EXERCISE PROMPT: Once the line containing "Contrato de alquiler vacacional" is found in the data below, output that line and every line after it through the last, unchanged and with nothing else.

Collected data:
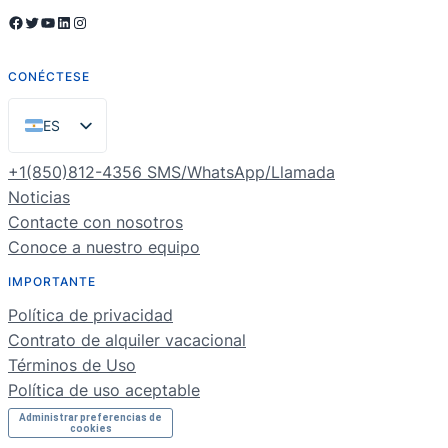
Facebook
Twitter
YouTube
LinkedIn
Instagram
CONÉCTESE
ES
EN
+1(850)812-4356 SMS/WhatsApp/Llamada
PT
Noticias
Contacte con nosotros
FR
Conoce a nuestro equipo
DE
IMPORTANTE
NL
Política de privacidad
RU
Contrato de alquiler vacacional
Términos de Uso
Política de uso aceptable
Administrar preferencias de
cookies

EXERCISE ANSWER:
Contrato de alquiler vacacional
Términos de Uso
Política de uso aceptable
Administrar preferencias de
cookies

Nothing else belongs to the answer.